LytC and CwlC are two amidases from the LytC family that hydrolyze the peptidoglycan of the mother cell wall to allow for the release of the mature endospore. CwlC is directly found in the mother cell wall.

=== Motility ===
Expression of lytC, lytD, and lytF genes together leads to flagellar motility and is controlled by the activity of the chemotaxis sigma factor,  σ^{D}. The activity of this sigma factor peaks at the start of the stationary phase.

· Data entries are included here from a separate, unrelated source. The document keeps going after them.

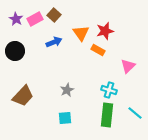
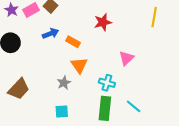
orange triangle: (81, 33) -> (79, 65), moved
orange rectangle: (98, 50) -> (73, 42), moved

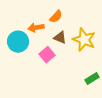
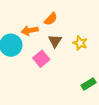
brown triangle: (60, 38) -> (55, 41), turned 40
yellow star: (84, 40) -> (80, 43), size x0.6

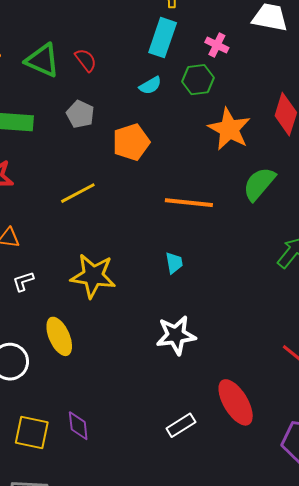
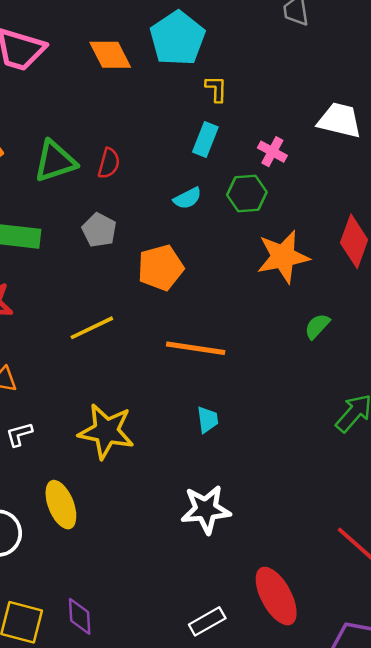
cyan rectangle: (163, 38) -> (205, 140), size x0.7
green triangle: (42, 60) -> (55, 161), turned -45
red semicircle: (86, 60) -> (109, 163), turned 50
orange star: (229, 129) -> (283, 257), turned 30
green semicircle: (259, 184) -> (317, 326), size x0.6
orange line: (189, 203) -> (196, 348), moved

=== Potential lethality ===
Autolysins are naturally produced by peptidoglycan containing bacteria, but excessive amounts will degrade the peptidoglycan matrix and cause the cell to burst due to osmotic pressure. Previous studies have found that the byproducts of autolysin during cell wall breakdown are highly immunogenic. When observed in the bacteria, Bacillus subtilis, there were potentially lethal amounts of autolysin found in the cell walls. In Streptococcus pneumoniae it was found that N-acetylmuramoyl-l-alanine amidase, a cell wall autolysin, could assist in pathogenesis due to its ability to break down the wall or lyse a portion of the invading pneumococci and release potentially lethal toxins into the cell. Researchers studied the function, structure, and cloning ability through Escherichia coli and also determined its nucleotide sequence.

== Families ==

=== LytC amidase family ===

==== LytC ====
LytC as well as LytD are considered as two major autolysins that contribute to vegetative cell wall growth and account for 95% of the autolytic activity in B. subtilis. LytC is found in the cell wall. LytB, a non-autolysin, was found to enhance LytC activity. LytC and LytA interact and function together for lysis and cell death.

==== CwlC ====
CwlC is found in the mother cell wall and functions for the lysis of the mother cell wall. CwlC does not have a signal sequence but participates in late sporulation and is present in the cell wall. It was found in B. subtilis that CwlC is able to hydrolyze both vegetative cell walls and spore peptidoglycan.

=== LytD glucosaminidase family ===
This family of autolysin consist of only LytD itself. LytD functions for vegetative growth. Autolytic activity is found within the C-terminal region with catalytic domain homologous to the glucosaminidase domain. LytD is found in the cell wall. LytD activity was studied in B. subtilis and glucosaminidase activity was found in mature glycan strands due to the presence of MurNAc at the nonreducing ends.